■ Work instruction
Below are several entries. Transcribe exactly those lines that fall from the one with "Now open the" through the one with "-All nine batters", end lines included.

■ Data listing
○ ○ ○ ○
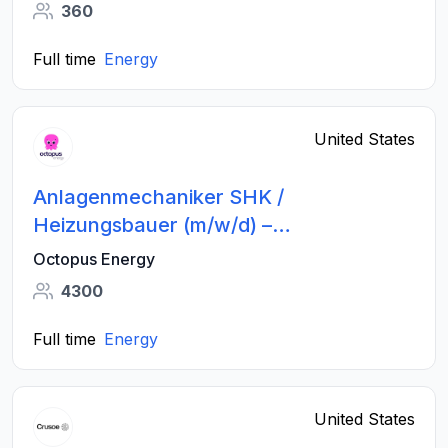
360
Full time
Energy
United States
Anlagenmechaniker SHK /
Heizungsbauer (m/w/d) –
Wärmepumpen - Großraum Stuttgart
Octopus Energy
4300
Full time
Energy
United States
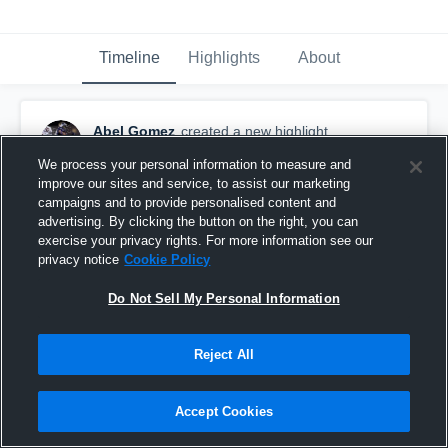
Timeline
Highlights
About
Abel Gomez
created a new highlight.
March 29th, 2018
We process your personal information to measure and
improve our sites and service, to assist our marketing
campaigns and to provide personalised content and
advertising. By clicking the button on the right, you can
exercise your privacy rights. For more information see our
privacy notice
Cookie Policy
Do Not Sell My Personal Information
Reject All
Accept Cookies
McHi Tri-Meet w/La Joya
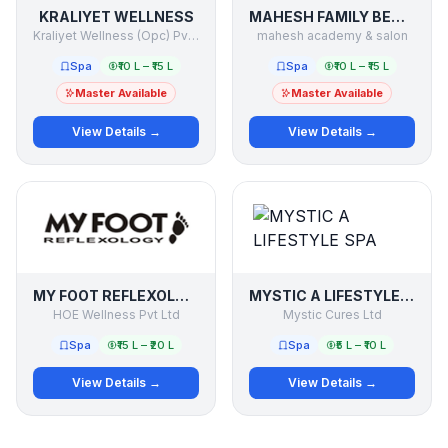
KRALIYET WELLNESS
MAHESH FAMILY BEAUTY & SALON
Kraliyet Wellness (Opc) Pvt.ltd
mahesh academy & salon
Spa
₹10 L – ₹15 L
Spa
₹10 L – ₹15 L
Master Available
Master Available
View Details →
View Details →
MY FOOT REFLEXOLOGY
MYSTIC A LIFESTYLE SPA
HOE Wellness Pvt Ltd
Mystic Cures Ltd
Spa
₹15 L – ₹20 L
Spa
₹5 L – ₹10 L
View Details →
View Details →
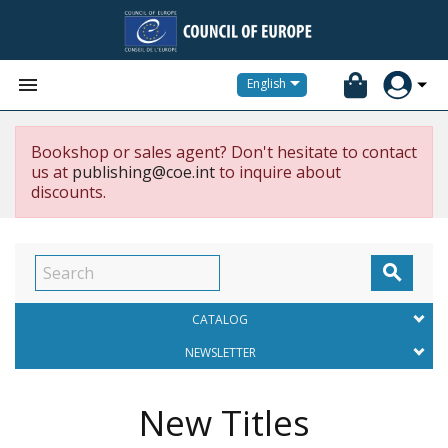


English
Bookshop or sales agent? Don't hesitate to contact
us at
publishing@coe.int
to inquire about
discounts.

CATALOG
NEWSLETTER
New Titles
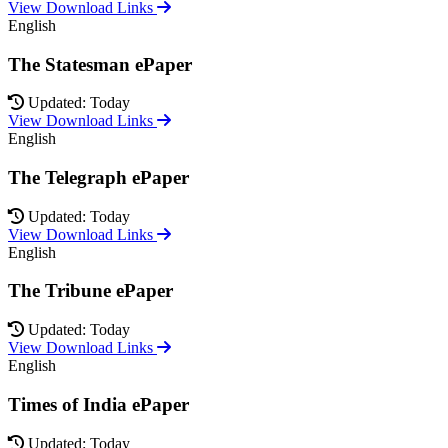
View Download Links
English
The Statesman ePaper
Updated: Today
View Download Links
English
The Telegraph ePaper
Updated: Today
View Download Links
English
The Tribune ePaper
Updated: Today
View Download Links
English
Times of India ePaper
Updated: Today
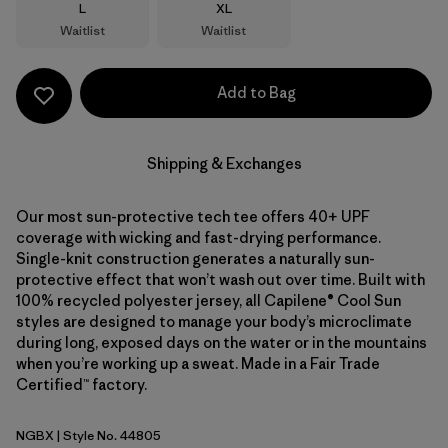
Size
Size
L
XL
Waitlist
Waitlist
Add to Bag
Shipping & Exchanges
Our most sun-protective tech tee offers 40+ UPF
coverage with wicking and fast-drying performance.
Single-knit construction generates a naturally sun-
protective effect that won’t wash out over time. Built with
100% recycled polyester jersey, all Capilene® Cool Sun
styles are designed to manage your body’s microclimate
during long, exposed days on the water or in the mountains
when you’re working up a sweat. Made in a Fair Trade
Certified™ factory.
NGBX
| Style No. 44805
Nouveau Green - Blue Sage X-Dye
○ ○ ○ ○
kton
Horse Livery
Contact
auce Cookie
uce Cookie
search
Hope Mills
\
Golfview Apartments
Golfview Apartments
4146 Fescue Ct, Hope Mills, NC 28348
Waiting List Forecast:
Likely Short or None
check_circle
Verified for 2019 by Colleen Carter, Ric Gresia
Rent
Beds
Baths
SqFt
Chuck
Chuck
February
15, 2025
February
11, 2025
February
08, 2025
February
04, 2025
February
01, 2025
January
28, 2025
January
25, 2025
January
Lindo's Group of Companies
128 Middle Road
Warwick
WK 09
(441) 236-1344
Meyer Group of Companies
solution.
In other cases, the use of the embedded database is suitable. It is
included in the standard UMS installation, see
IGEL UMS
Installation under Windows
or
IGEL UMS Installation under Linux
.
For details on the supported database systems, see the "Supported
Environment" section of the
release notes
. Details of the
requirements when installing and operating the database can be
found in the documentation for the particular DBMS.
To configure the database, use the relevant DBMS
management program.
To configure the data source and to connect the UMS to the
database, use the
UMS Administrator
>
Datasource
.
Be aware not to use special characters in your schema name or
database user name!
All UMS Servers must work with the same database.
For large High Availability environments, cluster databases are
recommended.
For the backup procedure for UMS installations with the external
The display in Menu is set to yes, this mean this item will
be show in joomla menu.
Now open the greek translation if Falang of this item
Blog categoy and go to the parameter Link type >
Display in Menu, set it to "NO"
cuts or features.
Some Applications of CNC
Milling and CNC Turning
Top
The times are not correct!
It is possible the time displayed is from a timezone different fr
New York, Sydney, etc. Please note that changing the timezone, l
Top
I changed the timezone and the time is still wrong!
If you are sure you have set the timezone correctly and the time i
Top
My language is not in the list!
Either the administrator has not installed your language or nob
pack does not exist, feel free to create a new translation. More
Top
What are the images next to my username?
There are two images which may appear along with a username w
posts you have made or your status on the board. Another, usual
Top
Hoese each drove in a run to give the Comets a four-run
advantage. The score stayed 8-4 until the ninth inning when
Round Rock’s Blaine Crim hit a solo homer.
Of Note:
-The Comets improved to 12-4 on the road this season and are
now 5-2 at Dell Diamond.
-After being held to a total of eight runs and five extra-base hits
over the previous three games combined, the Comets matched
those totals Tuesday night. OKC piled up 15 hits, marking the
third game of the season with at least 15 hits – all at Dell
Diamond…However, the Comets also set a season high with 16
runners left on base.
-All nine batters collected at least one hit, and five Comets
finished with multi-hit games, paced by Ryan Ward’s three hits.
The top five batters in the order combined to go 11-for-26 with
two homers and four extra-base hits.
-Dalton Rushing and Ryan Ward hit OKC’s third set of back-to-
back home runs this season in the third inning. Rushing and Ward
○ ○ ○ ○
■ Answer to this exercise
Now open the greek translation if Falang of this item
Blog categoy and go to the parameter Link type >
Display in Menu, set it to "NO"
cuts or features.
Some Applications of CNC
Milling and CNC Turning
Top
The times are not correct!
It is possible the time displayed is from a timezone different fr
New York, Sydney, etc. Please note that changing the timezone, l
Top
I changed the timezone and the time is still wrong!
If you are sure you have set the timezone correctly and the time i
Top
My language is not in the list!
Either the administrator has not installed your language or nob
pack does not exist, feel free to create a new translation. More
Top
What are the images next to my username?
There are two images which may appear along with a username w
posts you have made or your status on the board. Another, usual
Top
Hoese each drove in a run to give the Comets a four-run
advantage. The score stayed 8-4 until the ninth inning when
Round Rock’s Blaine Crim hit a solo homer.
Of Note:
-The Comets improved to 12-4 on the road this season and are
now 5-2 at Dell Diamond.
-After being held to a total of eight runs and five extra-base hits
over the previous three games combined, the Comets matched
those totals Tuesday night. OKC piled up 15 hits, marking the
third game of the season with at least 15 hits – all at Dell
Diamond…However, the Comets also set a season high with 16
runners left on base.
-All nine batters collected at least one hit, and five Comets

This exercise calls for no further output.